Challenges and Considerations

While the proposed transition offers significant advantages, it is not without its challenges and potential criticisms.

  • Loss of Decentralization Ethos: Some members of the crypto community may view the dissolution of the DAO as a step back from the core principles of decentralization, open governance, and community ownership that define Web3. This could lead to discontent among those who prioritize ideological purity over pragmatic business considerations.
  • Complexity of Transition: Converting digital tokens to traditional equity, especially across a diverse range of token holders, is a complex legal and logistical undertaking. Ensuring fair valuation, transparent processes, and compliance with securities regulations will be paramount.
  • Governance Vacuum: During the transition period, and even post-transition, there might be questions about how community input will be integrated into the new corporate structure, if at all. Maintaining some form of stakeholder engagement will be crucial to avoid alienating the initial supporters who built the protocol.
  • Regulatory Evolution: While a C-corp offers clarity in the U.S., the global regulatory landscape for crypto remains fluid. The new entity will still need to navigate evolving rules and potentially face scrutiny from various jurisdictions.

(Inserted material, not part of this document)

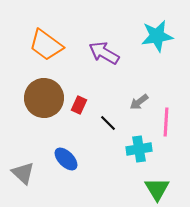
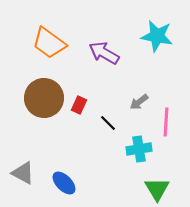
cyan star: rotated 20 degrees clockwise
orange trapezoid: moved 3 px right, 2 px up
blue ellipse: moved 2 px left, 24 px down
gray triangle: rotated 15 degrees counterclockwise
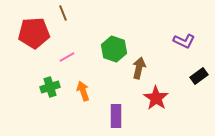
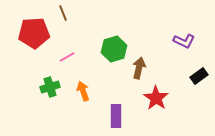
green hexagon: rotated 25 degrees clockwise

In conclusion, Risk Labs’ proposal to dissolve the Across DAO and transition to a U.S. C-corporation marks a significant strategic pivot, driven by the practical demands of institutional engagement and the pursuit of commercial growth. While challenging the foundational ethos of decentralization, it reflects a pragmatic response to the operational and legal friction encountered by many nascent Web3 projects. The move, if approved by token holders, could serve as a blueprint for other decentralized protocols seeking to bridge the gap between innovative blockchain technology and the established world of traditional finance, setting a precedent for the evolving relationship between decentralized governance and centralized operational entities in the maturing crypto ecosystem. The success of this transition will not only determine the future trajectory of Across but also offer valuable insights into the broader path forward for DeFi in its quest for mainstream adoption and long-term sustainability.